Aug 3, 2012 - By Emily Etheredge, Staff Writer

There is a new exhibit at the Fremont County Fair this year dedicated to those with special needs.

Debra Williams, of Riverton, said the exhibit was created to allow for people with special needs to be able to participate in the fair.

"Having the exhibit is wonderful because it allows anyone the opportunity to enter something," Williams said. "It makes those with special needs connected to the community where they develop a stronger sense of purpose."

Some of the items displayed in the exhibit include pastel paintings, drawings and a quilt.

Williams said Jacob Holcomb wanted to make a quilt for his bed, and she said she would help him construct one.

"I told him if he wanted to make a quilt, I would teach him how," Williams said. "We spent four months cutting square after square of fabric, and it was tedious at times.

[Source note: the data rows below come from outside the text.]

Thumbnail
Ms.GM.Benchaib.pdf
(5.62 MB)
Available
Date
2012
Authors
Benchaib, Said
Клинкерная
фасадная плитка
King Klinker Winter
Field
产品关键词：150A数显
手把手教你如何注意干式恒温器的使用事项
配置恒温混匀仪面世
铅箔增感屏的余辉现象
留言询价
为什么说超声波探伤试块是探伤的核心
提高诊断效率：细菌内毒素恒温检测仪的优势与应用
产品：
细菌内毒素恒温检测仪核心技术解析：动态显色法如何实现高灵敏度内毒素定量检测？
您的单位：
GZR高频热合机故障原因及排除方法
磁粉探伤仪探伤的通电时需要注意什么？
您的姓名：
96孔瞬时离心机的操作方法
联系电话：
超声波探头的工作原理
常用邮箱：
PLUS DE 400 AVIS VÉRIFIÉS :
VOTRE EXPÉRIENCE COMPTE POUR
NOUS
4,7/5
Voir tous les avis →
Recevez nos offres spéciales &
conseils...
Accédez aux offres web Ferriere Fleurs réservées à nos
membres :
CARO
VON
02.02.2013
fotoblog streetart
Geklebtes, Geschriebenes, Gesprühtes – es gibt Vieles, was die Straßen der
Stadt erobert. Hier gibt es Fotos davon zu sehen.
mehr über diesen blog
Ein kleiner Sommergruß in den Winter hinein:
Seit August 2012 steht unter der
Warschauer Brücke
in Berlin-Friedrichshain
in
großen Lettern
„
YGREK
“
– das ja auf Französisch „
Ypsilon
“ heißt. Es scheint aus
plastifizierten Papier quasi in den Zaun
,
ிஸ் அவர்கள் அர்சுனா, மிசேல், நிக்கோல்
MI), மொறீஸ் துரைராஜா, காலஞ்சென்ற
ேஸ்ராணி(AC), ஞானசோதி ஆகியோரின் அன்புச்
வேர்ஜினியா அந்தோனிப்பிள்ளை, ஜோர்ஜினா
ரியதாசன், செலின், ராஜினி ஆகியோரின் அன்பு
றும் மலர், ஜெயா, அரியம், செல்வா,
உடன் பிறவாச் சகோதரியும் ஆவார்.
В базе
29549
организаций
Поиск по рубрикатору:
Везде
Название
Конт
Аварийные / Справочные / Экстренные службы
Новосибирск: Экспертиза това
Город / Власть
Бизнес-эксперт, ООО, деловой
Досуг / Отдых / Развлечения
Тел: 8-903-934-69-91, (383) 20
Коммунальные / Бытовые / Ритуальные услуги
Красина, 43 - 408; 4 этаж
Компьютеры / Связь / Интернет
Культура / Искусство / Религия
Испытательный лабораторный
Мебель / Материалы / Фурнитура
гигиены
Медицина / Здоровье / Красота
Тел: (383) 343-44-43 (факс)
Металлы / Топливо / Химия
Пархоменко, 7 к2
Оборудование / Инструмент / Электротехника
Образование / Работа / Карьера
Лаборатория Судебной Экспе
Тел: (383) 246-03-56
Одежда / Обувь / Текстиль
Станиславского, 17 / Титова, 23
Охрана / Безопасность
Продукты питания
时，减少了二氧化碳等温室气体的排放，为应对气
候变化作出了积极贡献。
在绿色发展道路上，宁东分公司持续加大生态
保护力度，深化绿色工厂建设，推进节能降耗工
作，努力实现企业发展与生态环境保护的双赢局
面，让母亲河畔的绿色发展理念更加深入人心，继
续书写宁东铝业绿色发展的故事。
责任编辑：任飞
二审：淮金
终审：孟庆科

He was determined to finish the quilt, and now he has a finished product that he could bring to show at the fair."

Williams has a son with special needs and often spends her time volunteering at Community Entry Services where she teaches arts and crafts classes.

"This exhibit is so important to those with special needs," Williams said. "Having the ability to create something and know they are equals with other people showing things is really important."


Marigolds, tiger lilies, zinnias and sunflowers were some of the 200 flower entries brightening the exhibit hall Thursday at the open flower show for the Fremont County Fair.

Flower show judge Donna Cuin drove from Casper to judge the flowers submitted from residents in Fremont County.

Cuin said some of the factors involved in her judging include uniformity, no insect bites and freshness.

"I know weather has been really dry in the area this year so I am taking into consideration that it was harder to grow flowers this year," Cuin said. "If some of the flower entries look perfect, it will tell me that the person growing them knew what they were doing in the dry conditions."

Cuin said some of her favorite types of flowers are traditional flowers that older exhibitors will bring in that have been favorite family flowers for generations.

"Lilacs, bleeding hearts and amaranths are flowers that we are starting to see lost to the current generation," Cuin said. "Sometimes when you pass an old homestead you will see lilacs flourishing because they can survive without water and you know this was a flower left from a family who would have enjoyed them at one time."